## [WHAT THIS TASK INVOLVES]
Copy out each line of the data below in which "bien" appears.

'''

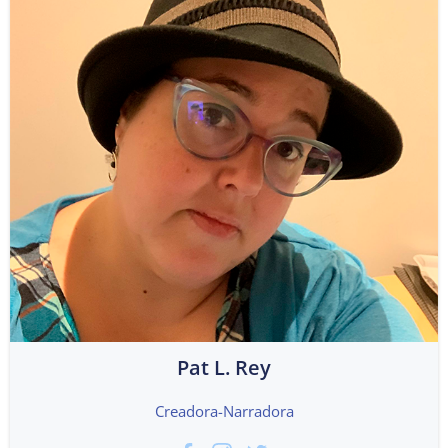
Pat L. Rey
Creadora-Narradora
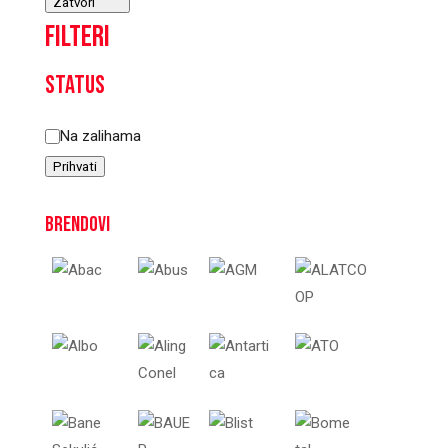
Zatvori
Filteri
Status
Status
Na zalihama
Prihvati
Brendovi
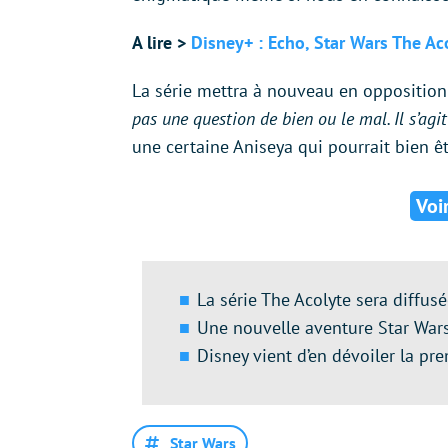
A lire >
Disney+ : Echo, Star Wars The A
La série mettra à nouveau en opposition 
pas une question de bien ou le mal. Il s’agit
une certaine Aniseya qui pourrait bien êt
Voi
La série The Acolyte sera diffusé
Une nouvelle aventure Star Wars
Disney vient d’en dévoiler la p
Star Wars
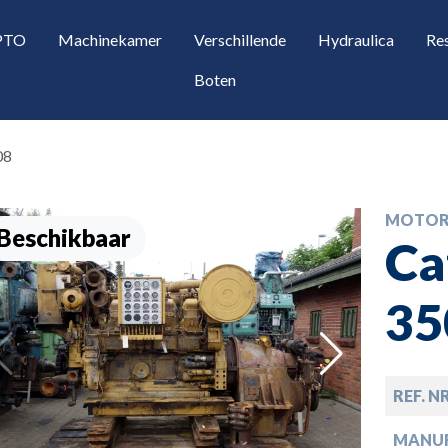
 PTO
Machinekamer
Verschillende
Hydraulica
Re
Boten
08
MOTOR
Beschikbaar
Ca
35
opdown
REF. N
opdown
MANU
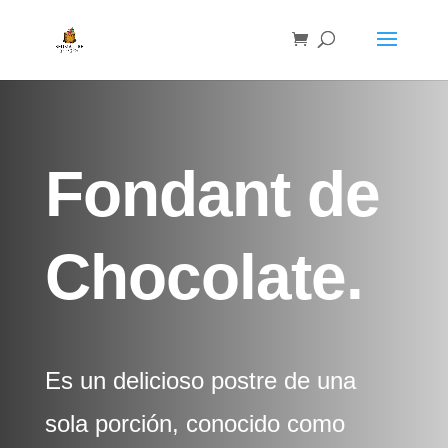
Fondant de
Chocolate.
Es un delicioso postre de una
sola porción, conocido como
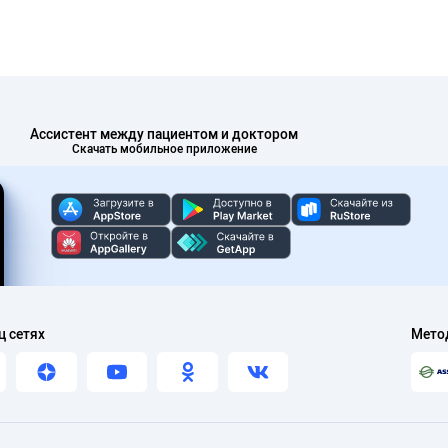
Ассистент между пациентом и доктором
Скачать мобильное приложение
ц сетях
Мето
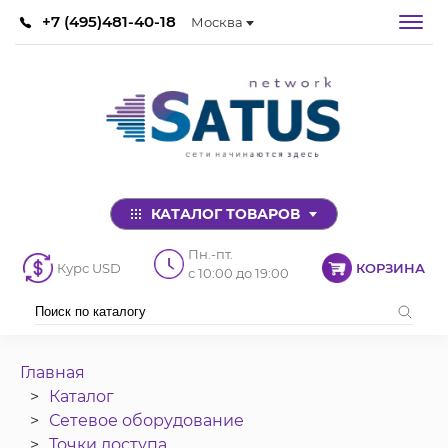
+7 (495)481-40-18
Москва
КАТАЛОГ ТОВАРОВ
Пн.-пт.
Курс USD
КОРЗИНА
с 10:00 до 19:00
Главная
Каталог
Сетевое оборудование
Точки доступа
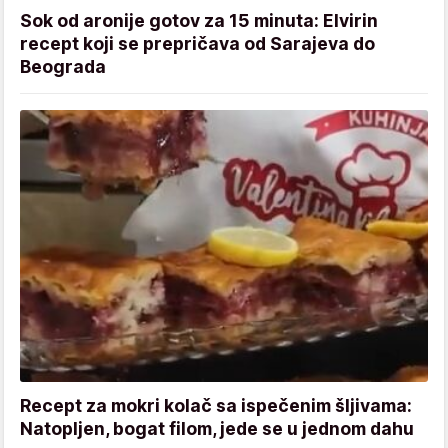
Sok od aronije gotov za 15 minuta: Elvirin
recept koji se prepričava od Sarajeva do
Beograda
Recept za mokri kolač sa ispečenim šljivama:
Natopljen, bogat filom, jede se u jednom dahu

'''

## [SOLUTION TO THIS EXERCISE]
pas une question de bien ou le mal. Il s’agit
une certaine Aniseya qui pourrait bien êt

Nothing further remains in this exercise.